What is the efficiency of Concorde TSP solver program. And is it have any weaknesses? I build my own exact solver and I want to compare it to Concorde. What would be the best way to do this?
In the paper "Evolving L-Systems as an intelligent design approach to find classes of difficult-to-solve Traveling Salesman Problem instances" by Farhan Ahammed and Pablo Moscato, the authors show how to build instances which causes Concorde to run in its worst-case time.
So, you may compare your solver with Concorde on instances generated that way, besides comparing on randomly generated instances and/or specific test-case instances.
Here is the paper's abstract:
The technique of computationally analysing a program by searching for instances which causes the program to run in its worst-case time is examined. Concorde , the state-of-the-art Traveling Salesperson Problem (TSP) solver, is the program used to test our approach. We seed our evolutionary approach with a fractal instance of the TSP, defined by a Lindenmayer system at a fixed order.
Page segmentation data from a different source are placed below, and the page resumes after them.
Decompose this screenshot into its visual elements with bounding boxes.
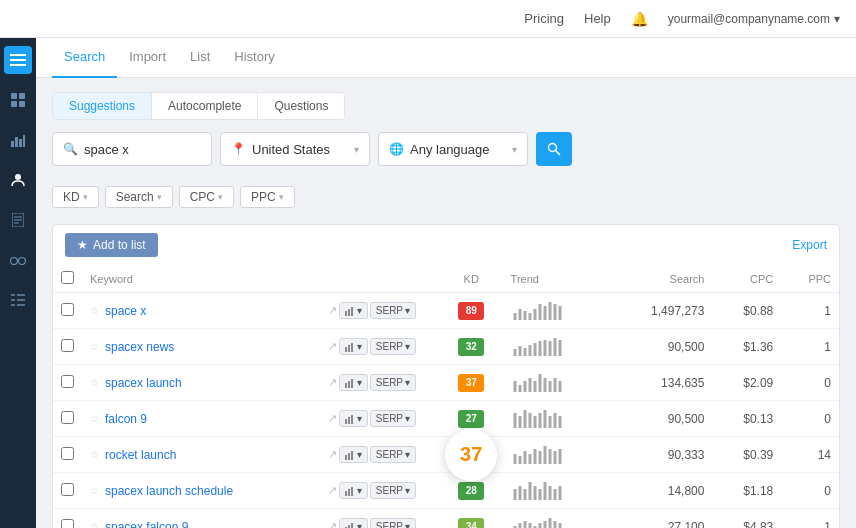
row-checkbox-cell[interactable] xyxy=(53,365,82,401)
svg-rect-105 xyxy=(558,486,561,500)
cpc-chevron-icon: ▾ xyxy=(218,192,223,202)
row-star-icon[interactable]: ☆ xyxy=(90,485,99,496)
row-actions-cell: ↗ ▾ SERP ▾ xyxy=(320,365,440,401)
svg-rect-66 xyxy=(558,381,561,392)
ppc-cell: 1 xyxy=(781,293,839,329)
row-checkbox-cell[interactable] xyxy=(53,329,82,365)
subtab-autocomplete[interactable]: Autocomplete xyxy=(152,93,258,119)
language-dropdown[interactable]: 🌐 Any language ▾ xyxy=(378,132,528,166)
filter-ppc[interactable]: PPC ▾ xyxy=(240,186,295,208)
help-link[interactable]: Help xyxy=(584,11,611,26)
row-checkbox[interactable] xyxy=(61,411,74,424)
row-checkbox[interactable] xyxy=(61,375,74,388)
keyword-text[interactable]: spacex launch schedule xyxy=(105,484,233,498)
arrow-icon[interactable]: ↗ xyxy=(328,304,337,317)
row-checkbox-cell[interactable] xyxy=(53,473,82,509)
user-email[interactable]: yourmail@companyname.com ▾ xyxy=(668,12,840,26)
row-checkbox[interactable] xyxy=(61,339,74,352)
row-checkbox-cell[interactable] xyxy=(53,293,82,329)
keyword-text[interactable]: falcon 9 xyxy=(105,412,147,426)
serp-button[interactable]: SERP ▾ xyxy=(370,302,416,319)
svg-rect-80 xyxy=(345,455,347,460)
serp-button[interactable]: SERP ▾ xyxy=(370,446,416,463)
chart-button[interactable]: ▾ xyxy=(339,518,368,528)
chart-button[interactable]: ▾ xyxy=(339,338,368,355)
sidebar-icon-grid[interactable] xyxy=(4,86,32,114)
select-all-checkbox[interactable] xyxy=(61,271,74,284)
filter-cpc[interactable]: CPC ▾ xyxy=(179,186,234,208)
trend-cell xyxy=(503,509,609,529)
chart-button[interactable]: ▾ xyxy=(339,482,368,499)
row-checkbox[interactable] xyxy=(61,303,74,316)
sidebar-icon-person[interactable] xyxy=(4,166,32,194)
arrow-icon[interactable]: ↗ xyxy=(328,376,337,389)
row-checkbox[interactable] xyxy=(61,447,74,460)
svg-rect-56 xyxy=(351,379,353,388)
col-actions xyxy=(320,265,440,293)
chart-button[interactable]: ▾ xyxy=(339,302,368,319)
svg-rect-4 xyxy=(19,93,25,99)
export-button[interactable]: Export xyxy=(792,238,827,252)
chart-button[interactable]: ▾ xyxy=(339,410,368,427)
chart-button[interactable]: ▾ xyxy=(339,446,368,463)
serp-button[interactable]: SERP ▾ xyxy=(370,338,416,355)
arrow-icon[interactable]: ↗ xyxy=(328,484,337,497)
arrow-icon[interactable]: ↗ xyxy=(328,412,337,425)
serp-button[interactable]: SERP ▾ xyxy=(370,374,416,391)
svg-rect-91 xyxy=(553,451,556,464)
search-input[interactable] xyxy=(84,142,201,157)
subtab-questions[interactable]: Questions xyxy=(258,93,344,119)
serp-button[interactable]: SERP ▾ xyxy=(370,410,416,427)
location-value: United States xyxy=(252,142,330,157)
bell-icon[interactable]: 🔔 xyxy=(631,11,648,27)
sidebar-icon-glasses[interactable] xyxy=(4,246,32,274)
subtab-suggestions[interactable]: Suggestions xyxy=(53,93,152,119)
filter-kd[interactable]: KD ▾ xyxy=(52,186,99,208)
svg-rect-75 xyxy=(538,413,541,428)
row-star-icon[interactable]: ☆ xyxy=(90,521,99,528)
chart-button[interactable]: ▾ xyxy=(339,374,368,391)
row-checkbox[interactable] xyxy=(61,483,74,496)
search-button[interactable] xyxy=(536,132,572,166)
row-checkbox-cell[interactable] xyxy=(53,437,82,473)
row-star-icon[interactable]: ☆ xyxy=(90,377,99,388)
tab-search[interactable]: Search xyxy=(52,38,117,78)
search-volume-cell: 27,100 xyxy=(609,509,713,529)
pricing-link[interactable]: Pricing xyxy=(524,11,564,26)
serp-button[interactable]: SERP ▾ xyxy=(370,518,416,528)
keyword-text[interactable]: spacex falcon 9 xyxy=(105,520,188,529)
keyword-text[interactable]: spacex news xyxy=(105,340,174,354)
row-checkbox-cell[interactable] xyxy=(53,509,82,529)
arrow-icon[interactable]: ↗ xyxy=(328,340,337,353)
row-star-icon[interactable]: ☆ xyxy=(90,449,99,460)
svg-rect-29 xyxy=(348,309,350,316)
svg-rect-110 xyxy=(518,523,521,528)
keyword-text[interactable]: rocket launch xyxy=(105,448,176,462)
keyword-text[interactable]: space x xyxy=(105,304,146,318)
trend-cell xyxy=(503,437,609,473)
search-box[interactable]: 🔍 xyxy=(52,132,212,166)
row-checkbox-cell[interactable] xyxy=(53,401,82,437)
serp-button[interactable]: SERP ▾ xyxy=(370,482,416,499)
keyword-text[interactable]: spacex launch xyxy=(105,376,182,390)
sidebar-icon-doc[interactable] xyxy=(4,206,32,234)
location-dropdown[interactable]: 📍 United States ▾ xyxy=(220,132,370,166)
cpc-cell: $1.36 xyxy=(712,329,781,365)
sidebar-logo[interactable] xyxy=(4,46,32,74)
arrow-icon[interactable]: ↗ xyxy=(328,448,337,461)
tab-import[interactable]: Import xyxy=(117,38,178,78)
tab-history[interactable]: History xyxy=(222,38,286,78)
filter-search[interactable]: Search ▾ xyxy=(105,186,173,208)
row-star-icon[interactable]: ☆ xyxy=(90,341,99,352)
row-star-icon[interactable]: ☆ xyxy=(90,305,99,316)
arrow-icon[interactable]: ↗ xyxy=(328,520,337,528)
add-to-list-button[interactable]: ★ Add to list xyxy=(65,233,158,257)
row-checkbox[interactable] xyxy=(61,519,74,529)
svg-rect-118 xyxy=(558,523,561,528)
sidebar-icon-chart[interactable] xyxy=(4,126,32,154)
row-star-icon[interactable]: ☆ xyxy=(90,413,99,424)
svg-rect-89 xyxy=(543,446,546,464)
svg-rect-6 xyxy=(19,101,25,107)
sidebar-icon-list[interactable] xyxy=(4,286,32,314)
tab-list[interactable]: List xyxy=(178,38,222,78)
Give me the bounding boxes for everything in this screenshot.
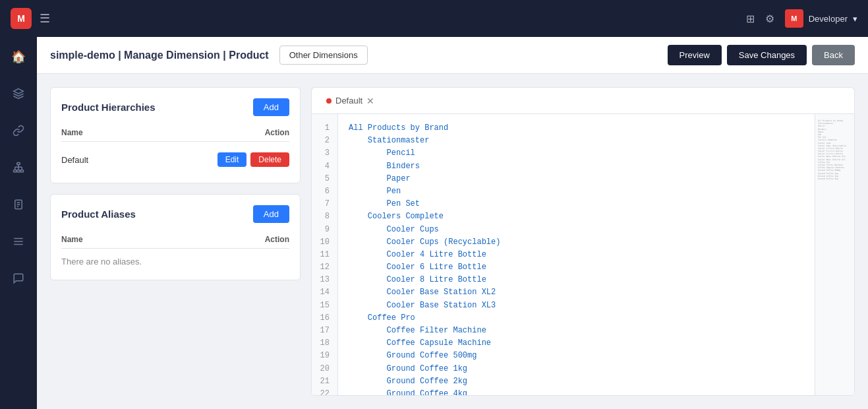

The evolutionary algorithm produced modifications to the L-System rules such that the instances of the modified L-System become increasingly much harder for Concorde to solve to optimality. In some cases, while still having the same size, the evolved instances required a computation time which was 30,000 times greater than what was needed to solve the original instance that seeded the search. The success of this case study shows the potential of Evolutionary Search to provide new test-case scenarios for algorithms and their software implementations.
Concorde works with symmetric instances of the TSP, that is, where the distance from city A to city B is the same as the distance from B to A. To solve an asymmetric instance with Concorde one would need to reduce the problem to a symmetric instance by node splitting. Targeting the asymmetric TSP directly is one possibility to make large improvements on Concorde's performance.